Exercise requirements.
Write the data below out exactly as it stands. Do not include the pictures.

[Extracted page text data]
============================================================

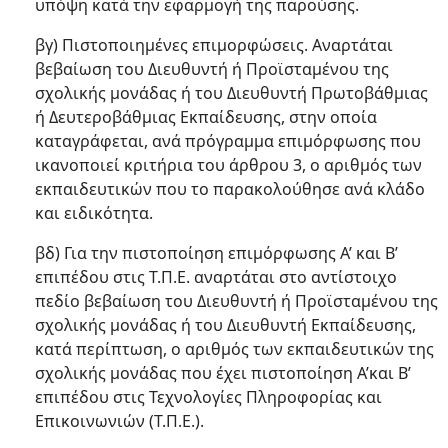
υπόψη κατά την εφαρμογή της παρούσης.
βγ) Πιστοποιημένες επιμορφώσεις. Αναρτάται
βεβαίωση του Διευθυντή ή Προϊσταμένου της
σχολικής μονάδας ή του Διευθυντή Πρωτοβάθμιας
ή Δευτεροβάθμιας Εκπαίδευσης, στην οποία
καταγράφεται, ανά πρόγραμμα επιμόρφωσης που
ικανοποιεί κριτήρια του άρθρου 3, ο αριθμός των
εκπαιδευτικών που το παρακολούθησε ανά κλάδο
και ειδικότητα.
βδ) Για την πιστοποίηση επιμόρφωσης Α’ και Β’
επιπέδου στις Τ.Π.Ε. αναρτάται στο αντίστοιχο
πεδίο βεβαίωση του Διευθυντή ή Προϊσταμένου της
σχολικής μονάδας ή του Διευθυντή Εκπαίδευσης,
κατά περίπτωση, ο αριθμός των εκπαιδευτικών της
σχολικής μονάδας που έχει πιστοποίηση Α’και Β’
επιπέδου στις Τεχνολογίες Πληροφορίας και
Επικοινωνιών (Τ.Π.Ε.).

============================================================

Output for this exercise.
υπόψη κατά την εφαρμογή της παρούσης.
βγ) Πιστοποιημένες επιμορφώσεις. Αναρτάται
βεβαίωση του Διευθυντή ή Προϊσταμένου της
σχολικής μονάδας ή του Διευθυντή Πρωτοβάθμιας
ή Δευτεροβάθμιας Εκπαίδευσης, στην οποία
καταγράφεται, ανά πρόγραμμα επιμόρφωσης που
ικανοποιεί κριτήρια του άρθρου 3, ο αριθμός των
εκπαιδευτικών που το παρακολούθησε ανά κλάδο
και ειδικότητα.
βδ) Για την πιστοποίηση επιμόρφωσης Α’ και Β’
επιπέδου στις Τ.Π.Ε. αναρτάται στο αντίστοιχο
πεδίο βεβαίωση του Διευθυντή ή Προϊσταμένου της
σχολικής μονάδας ή του Διευθυντή Εκπαίδευσης,
κατά περίπτωση, ο αριθμός των εκπαιδευτικών της
σχολικής μονάδας που έχει πιστοποίηση Α’και Β’
επιπέδου στις Τεχνολογίες Πληροφορίας και
Επικοινωνιών (Τ.Π.Ε.).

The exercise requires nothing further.